--- START ---

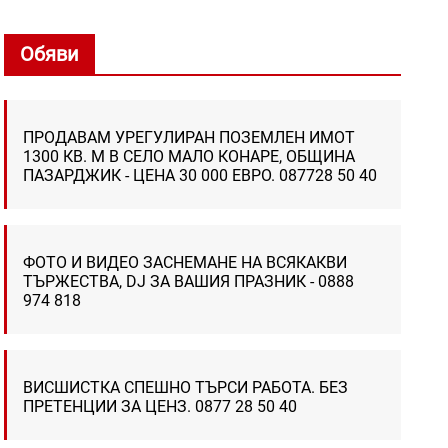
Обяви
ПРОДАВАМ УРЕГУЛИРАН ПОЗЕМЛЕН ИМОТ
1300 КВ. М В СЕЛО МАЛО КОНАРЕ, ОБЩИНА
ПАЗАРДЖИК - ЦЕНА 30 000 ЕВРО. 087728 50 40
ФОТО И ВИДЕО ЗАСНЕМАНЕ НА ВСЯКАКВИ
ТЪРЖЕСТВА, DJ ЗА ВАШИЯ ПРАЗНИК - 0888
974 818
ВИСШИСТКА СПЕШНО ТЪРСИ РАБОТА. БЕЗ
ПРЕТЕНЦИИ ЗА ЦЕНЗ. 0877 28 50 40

--- END ---
--- START ---

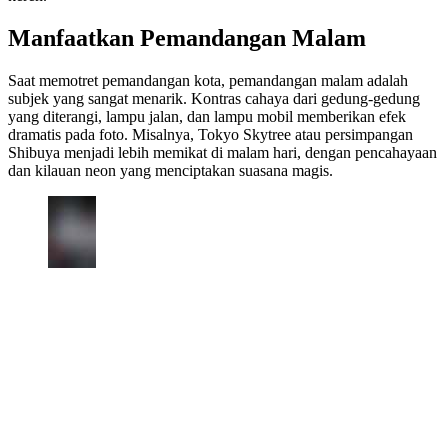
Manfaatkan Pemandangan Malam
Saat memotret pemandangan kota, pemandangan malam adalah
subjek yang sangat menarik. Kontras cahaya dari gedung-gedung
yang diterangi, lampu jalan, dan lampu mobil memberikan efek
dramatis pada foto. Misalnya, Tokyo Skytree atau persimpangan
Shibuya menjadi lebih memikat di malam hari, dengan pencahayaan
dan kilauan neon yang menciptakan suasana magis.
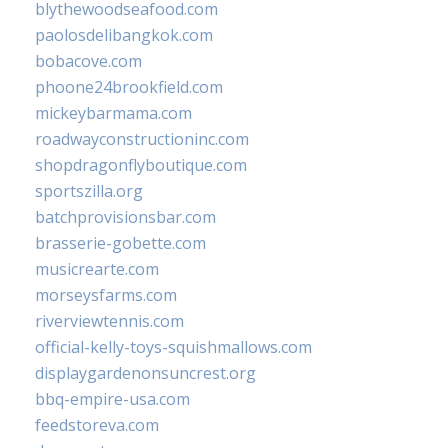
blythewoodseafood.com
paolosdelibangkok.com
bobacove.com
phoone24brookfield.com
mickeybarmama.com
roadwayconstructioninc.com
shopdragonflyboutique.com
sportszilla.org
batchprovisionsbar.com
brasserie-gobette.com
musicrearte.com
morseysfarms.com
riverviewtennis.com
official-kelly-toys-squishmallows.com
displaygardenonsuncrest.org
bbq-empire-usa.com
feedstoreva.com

--- END ---

Would you copy, unchanged, the stretch of the records above that begins at the line containing "riverviewtennis.com" and ends at the line containing "feedstoreva.com", and only that?

• **REPLY TO THE EXERCISE**
riverviewtennis.com
official-kelly-toys-squishmallows.com
displaygardenonsuncrest.org
bbq-empire-usa.com
feedstoreva.com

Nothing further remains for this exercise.